晴れたら小さい旅、雨が降ったら静かな読書。風景や本、人との出会いを記録します。

伊勢崎神社(旧飯福神社)の彫刻

  「相川考古館」のある「 西町通り」から、左方向に延びる通りがあって、「呑竜通り」と標示がありました。

 太田市内で「子育呑竜」という大きな看板を見た記憶があって、その通りに入っていくと、やがて左手に伊勢崎神社があり、右手に本光寺(浄土宗)というお寺がありました。

 「呑竜通り」は、この本光寺にちなむものでした。

 というのも、幕末に太田の「子育呑竜様」を迎えて毎日七日を縁日と定め、盛大に御開帳や稲荷講を行ってにぎわったのがこの本光寺であったからです。

 その本光寺から、通り(呑竜通り)を隔てて北側にあったのが伊勢崎神社。

 13世紀にこの地の鎮守神として建てられたという。

 代々の赤石城主の信仰が厚く、明治になって氏子持ちとなりました。

 旧称は飯福神社。大正15年(1926年)に稲荷社をはじめとして町内の数社を合祀し、伊勢崎神社と改称したという。
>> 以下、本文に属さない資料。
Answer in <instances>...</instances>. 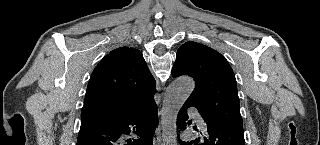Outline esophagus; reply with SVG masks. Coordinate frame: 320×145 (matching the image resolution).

 本殿・幣殿・拝殿がつながっており、一番奥の本殿は嘉永元年(1848年)に建てられたもの。

 驚いたのは、いたるところに緻密で彫りの深い彫刻が施されていたこと。

 当時の氏子たちの豊かな経済力や心意気を感じさせるものでした。

 この伊勢崎神社も、伊勢崎空襲を免れた貴重な建築物の一つということになります。